## Exercise prompt
Return the data below unchanged. Drop any pictures.

## Given data
--- --- ---
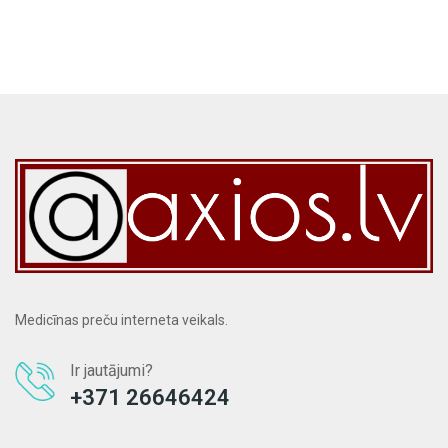
Medicīnas preču interneta veikals.
Ir jautājumi?
+371 26646424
--- --- ---
## Solution to this task
Medicīnas preču interneta veikals.
Ir jautājumi?
+371 26646424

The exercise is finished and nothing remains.